CSDE Research Areas:
- Health of People and Populations
Sascha Dublin, MD, PhD, is a general internist and epidemiologist whose main research interest is studying the impact of prescription medications and other interventions using real-world health care data. Through this work, she aims to provide patients and health care providers with better information about the risks and benefits of different treatments so they can make more informed decisions.
Dr. Dublin’s work includes studies of medication use in relation to pneumonia risk and dementia risk in older adults. For example, her team found that heavy use of some commonly used medications including antihistamines increases dementia risk. She also has interest and expertise in improving the methods used to study drug safety in older people by better accounting for coexisting illnesses and functional and cognitive status.
Much of Dr. Dublin’s research focuses on the outcomes of medication use or other interventions in pregnancy. These studies take advantage of the rich clinical data becoming increasingly available through electronic health records (EHRs) to develop new knowledge that could improve care. For example, she is working with U.S. Food and Drug Administration (FDA) on study of birth defects in relation to opioid use in pregnancy and on a separate study to test whether collecting information from pregnant women through a mobile app can improve the data available to study medication safety in pregnancy.

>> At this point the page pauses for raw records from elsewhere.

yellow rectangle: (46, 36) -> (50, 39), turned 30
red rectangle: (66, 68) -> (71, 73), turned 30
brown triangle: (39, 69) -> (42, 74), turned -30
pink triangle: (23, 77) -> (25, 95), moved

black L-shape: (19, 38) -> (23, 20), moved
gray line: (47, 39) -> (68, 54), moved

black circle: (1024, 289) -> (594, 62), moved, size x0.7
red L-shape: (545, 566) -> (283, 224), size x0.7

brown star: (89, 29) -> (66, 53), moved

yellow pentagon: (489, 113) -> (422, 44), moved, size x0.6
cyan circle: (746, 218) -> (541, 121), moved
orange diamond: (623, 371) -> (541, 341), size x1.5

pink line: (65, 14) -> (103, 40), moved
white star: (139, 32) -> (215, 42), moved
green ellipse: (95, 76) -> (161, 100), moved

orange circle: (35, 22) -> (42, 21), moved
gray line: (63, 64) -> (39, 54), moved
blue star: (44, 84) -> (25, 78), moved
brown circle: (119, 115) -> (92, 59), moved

Dr. Dublin recently completed an R01 grant from the National Institute of Child Health and Human Development to study maternal and infant outcomes after elective induction of labor. She also holds an R01 grant from the same institute to study the impact of treating mild to moderate hypertension during pregnancy.
Dr. Dublin has a strong interest in epidemiologic methods, particularly in approaches to better measure important variables. She has led methods-focused workgroups for the FDA’s Sentinel Initiative and has experience using Natural Language Processing to extract information from unstructured clinical text.